ASSIGNMENT »
In the records that follow, find each line containing "revue" and copy it.

RECORDS TO USE »
======

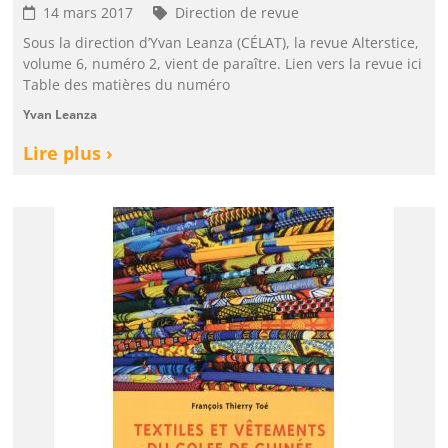
14 mars 2017
Direction de revue
Sous la direction d’Yvan Leanza (CÉLAT), la revue Alterstice,
volume 6, numéro 2, vient de paraître. Lien vers la revue ici
Table des matières du numéro
Yvan Leanza
Lire plus ›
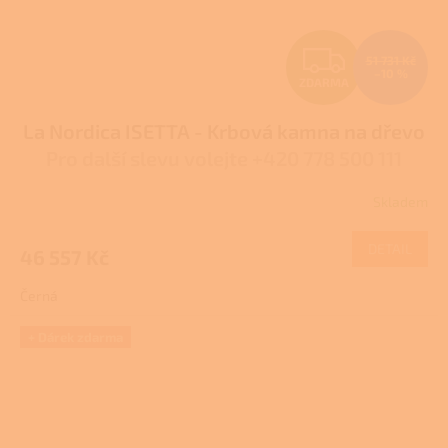
Z
51 731 Kč
–10 %
ZDARMA
D
La Nordica ISETTA - Krbová kamna na dřevo
A
Pro další slevu volejte +420 778 500 111
R
Skladem
Průměrné
M
hodnocení
produktu
DETAIL
46 557 Kč
A
je
3,9
Černá
z
5
hvězdiček.
+ Dárek zdarma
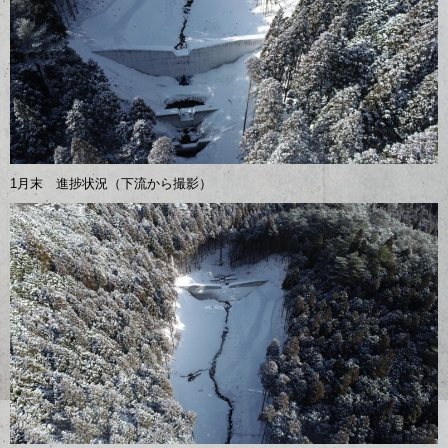
1月末 進捗状況（下流から撮影）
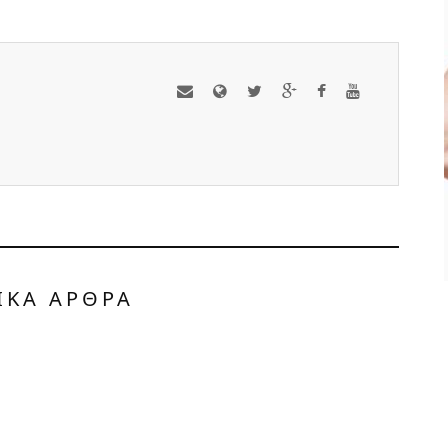
ΟΛΑ ΟΣΑ ΠΡΕΠΕΙ ΝΑ
ΞΕΡΕΤΕ ΓΙΑ ΤΗ
ΒΕΡΒΕΡΙΝΗ
ΥΓΕΙΑ ΚΑΙ ΕΥΕΞΙΑ
ΑΠΡ 29, 2024
ΙΚΑ ΑΡΘΡΑ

======

ANSWER FOR THE TASK »
Direction de revue
Sous la direction d’Yvan Leanza (CÉLAT), la revue Alterstice,
volume 6, numéro 2, vient de paraître. Lien vers la revue ici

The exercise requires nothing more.